Ari hated her mother, and for good reason, but Dale sometimes understood where she was coming from. Attacked and raped by a group of hunters simply because they'd discovered she was a wolf, one of them had left her pregnant. Gwyneth made the choice to keep the baby - a decision Dale would forever be grateful to her for, no matter what else the woman did - and quickly discovered she couldn't shift naturally into wolf form. She made another decision, a life-changing choice, to put Ari through an arduous, potentially fatal procedure in which the blood tainted by her hunter parentage was replaced with that of a full-blooded wolf canidae.
The procedure worked, in a way, but the transformations hurt Ari in a way other canidae didn't have to s
uffer. Part of Dale's job was to massage that pain away, and it was the part of her job she took very, very seriously even before she and Ari became lovers. Ari had spent most of her life managing an excruciating amount of pain, and Dale was the first person to help ease it. It made her feel needed at a time in her life when that was something she didn't think was possible. Meeting Ari and being welcomed as an integral part of her life wasn't just important; Dale knew that it had saved her life in the process. In return there was no line she wouldn't cross for Ari.

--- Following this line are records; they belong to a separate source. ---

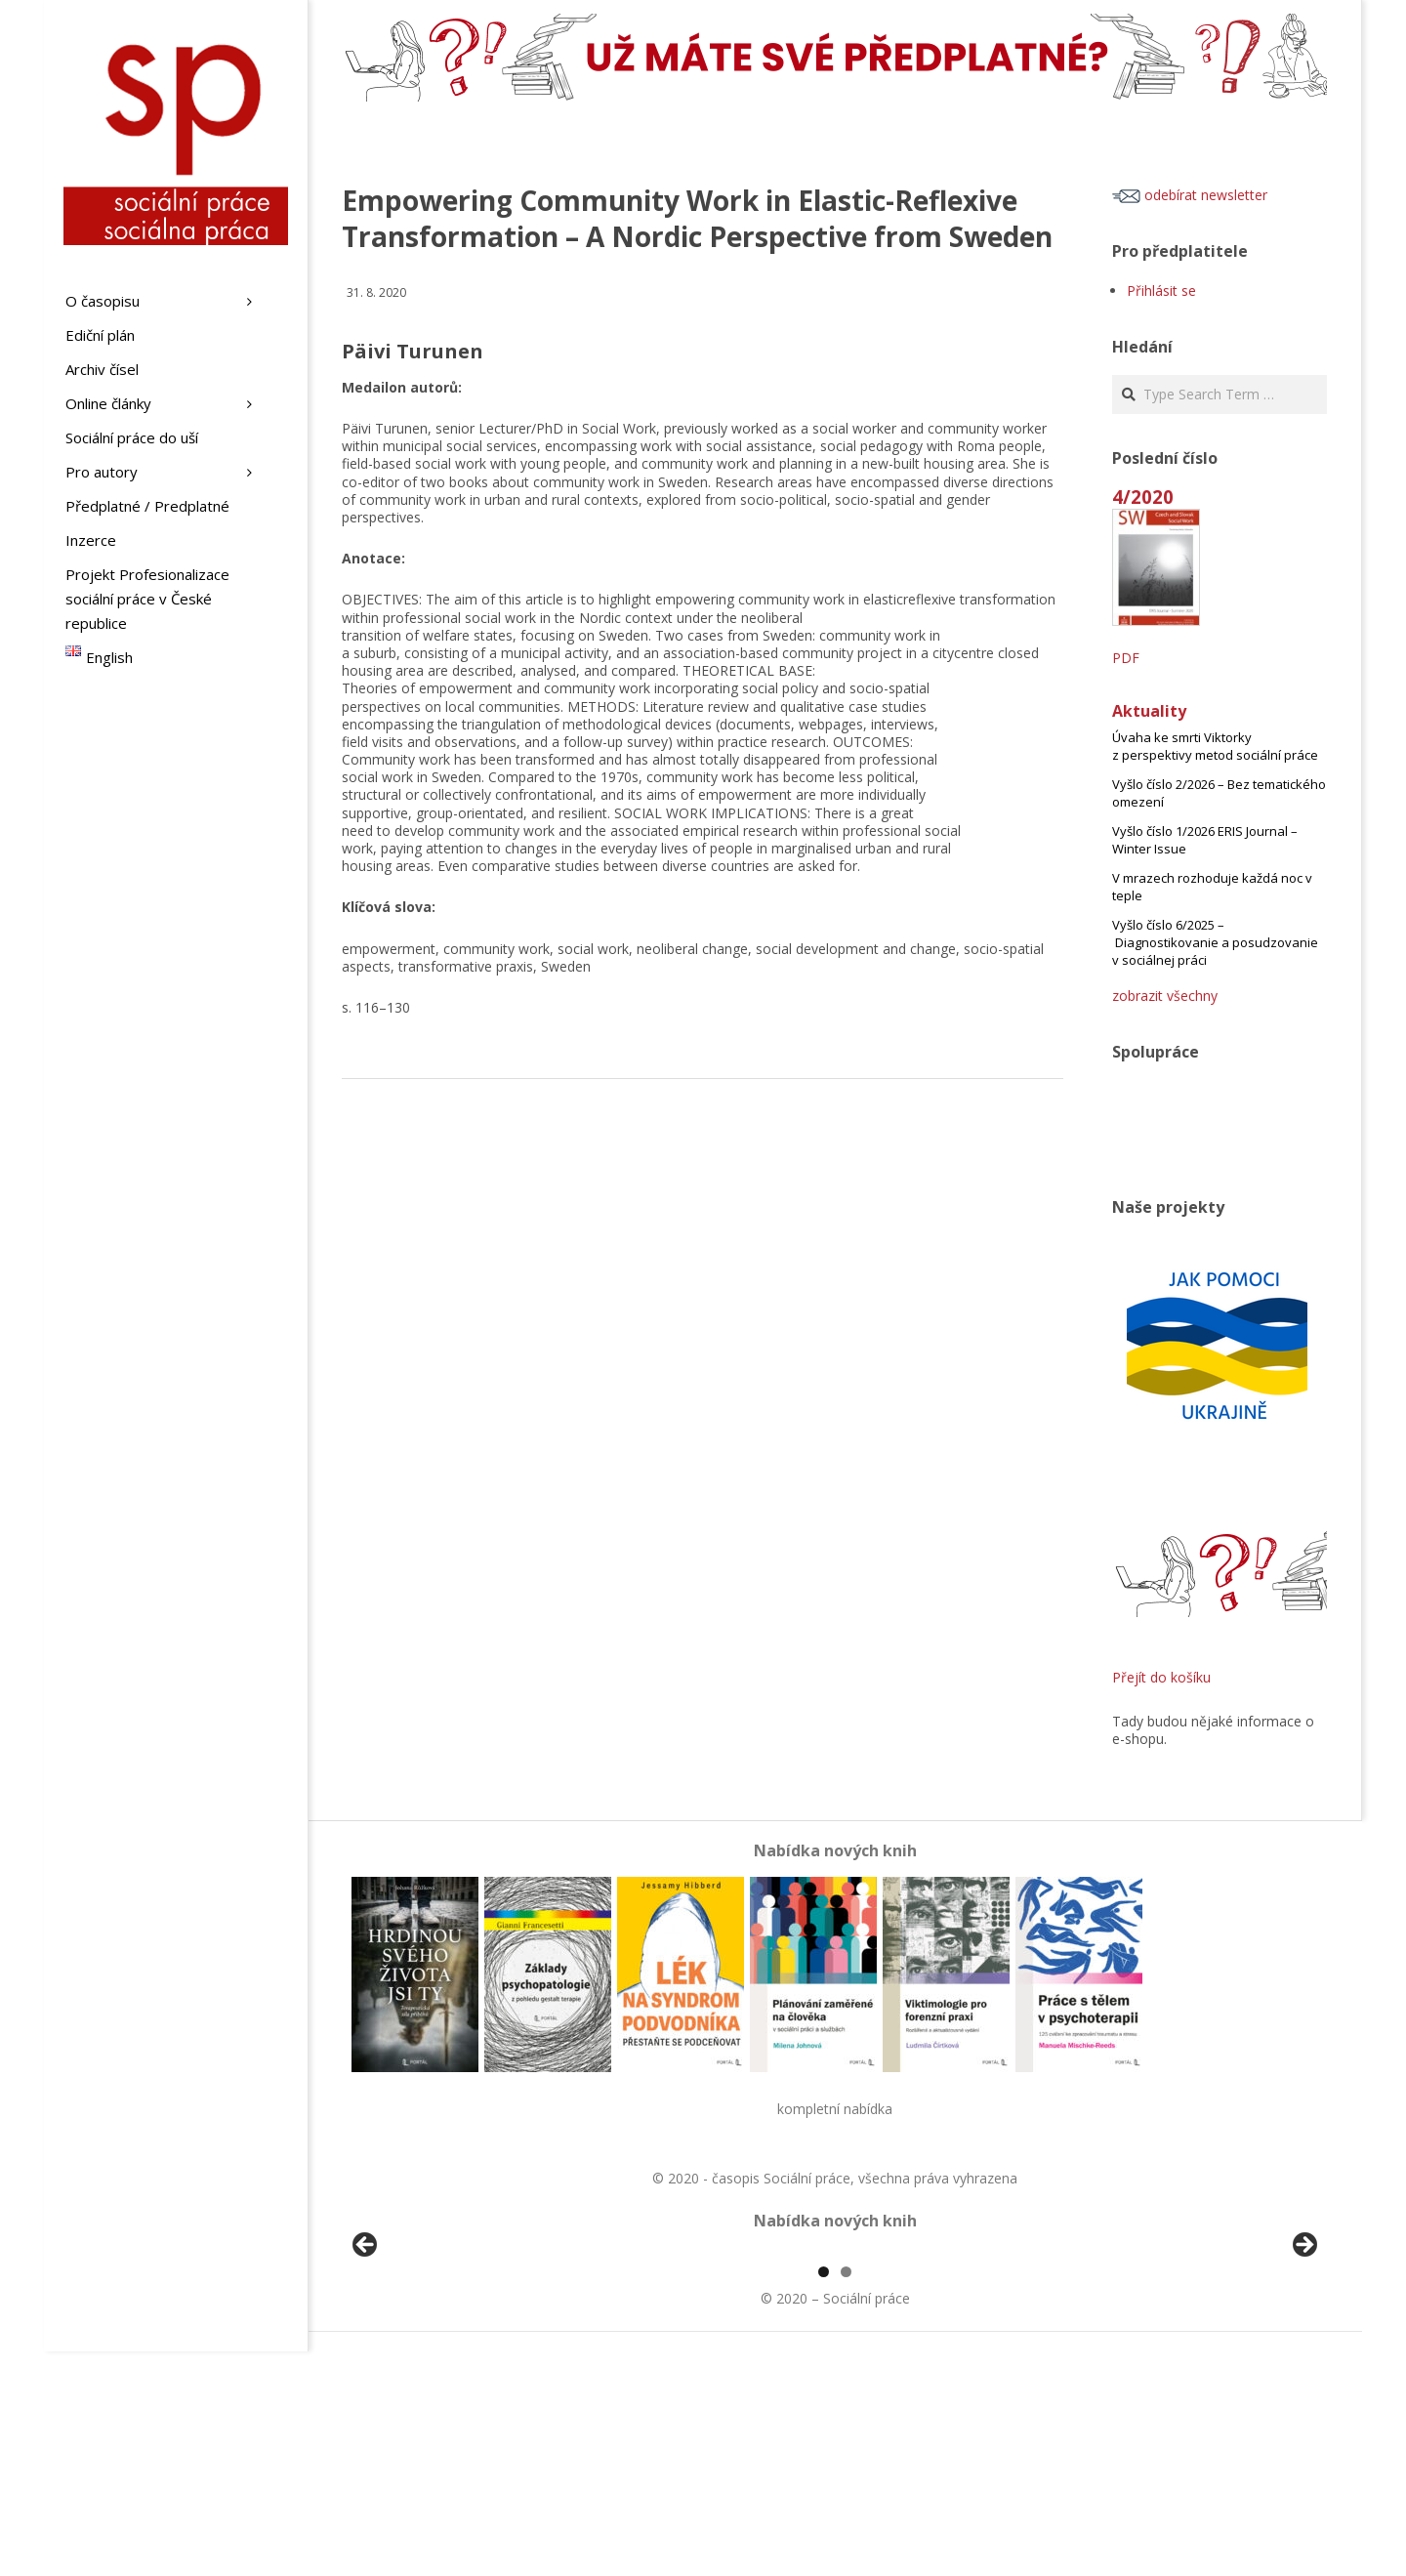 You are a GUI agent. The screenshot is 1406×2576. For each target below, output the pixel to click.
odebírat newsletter (1189, 195)
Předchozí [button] (366, 2358)
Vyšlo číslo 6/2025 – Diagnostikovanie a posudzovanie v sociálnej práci (1215, 942)
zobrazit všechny (1165, 995)
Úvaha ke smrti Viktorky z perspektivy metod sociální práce (1215, 746)
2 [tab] (846, 2496)
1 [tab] (823, 2496)
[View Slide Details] (420, 2363)
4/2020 (1143, 496)
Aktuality (1149, 711)
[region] (835, 2363)
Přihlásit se (1161, 290)
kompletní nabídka (834, 2108)
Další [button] (1303, 2358)
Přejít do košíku (1161, 1677) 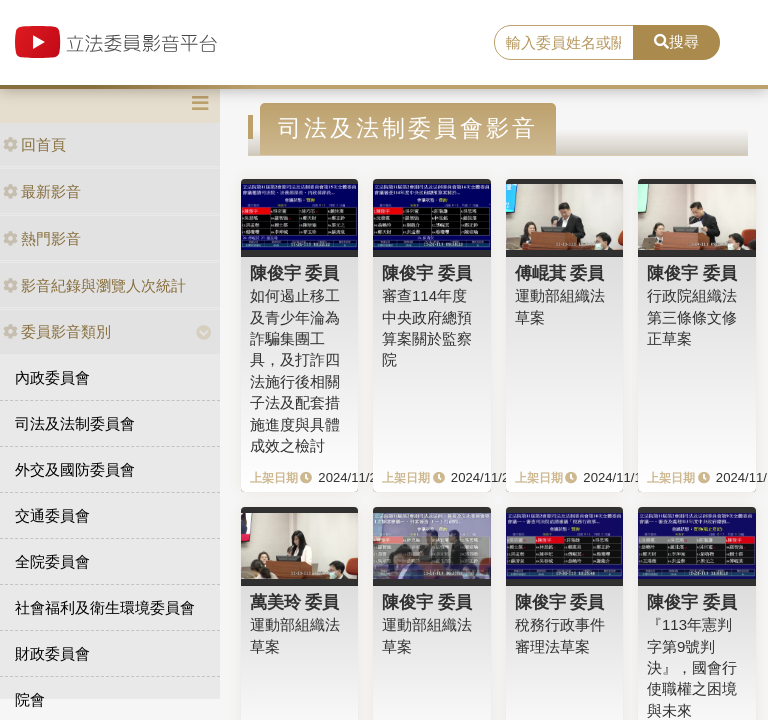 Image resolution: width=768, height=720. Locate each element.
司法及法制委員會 (75, 423)
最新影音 (42, 191)
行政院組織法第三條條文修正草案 (692, 317)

Before meeting Milo, she'd never taken the time to really deal with the fact she was dating outside her species. She was aware Ari was technically a canidae, and despite the fact she was one-hundred percent human in every other way, her ability to change into a wolf made her something different. She'd dealt with the oddity of knowing her girlfriend might occasionally become a wolf in the middle of the night, and she'd had the bizarre dream or two in which sex became... unusual, but actual waking acceptance was something she'd never had to consider.
She decided she didn't care. Ari could have been a green-skinned, five-eyed bug from Neptune, and if nothing else was different Dale would still love her. She went back to her desk and shrank down the browser so she could see the wallpaper. It was a photo she'd taken of Ari before they realized that using her picture to advertise a private investigative services was a bad idea. She'd saved the picture for herself because Ari looked absolutely beautiful in it, and she smiled as she remembered the day she'd taken it.
Whatever happened for the rest of wolf manoth, whatever the road ahead had in store for them, she would be with Ari every step of the way.
#
Serena went to get dressed while Ari dealt with Jacqueline's remains. She wrapped the body in the blanket from the couch and secured it at either end with the rope she'd gotten from outside. The blood soaked through almost immediately and she reluctantly retrieved a trash bag from the kitchen to cover the reddened end of the blanket.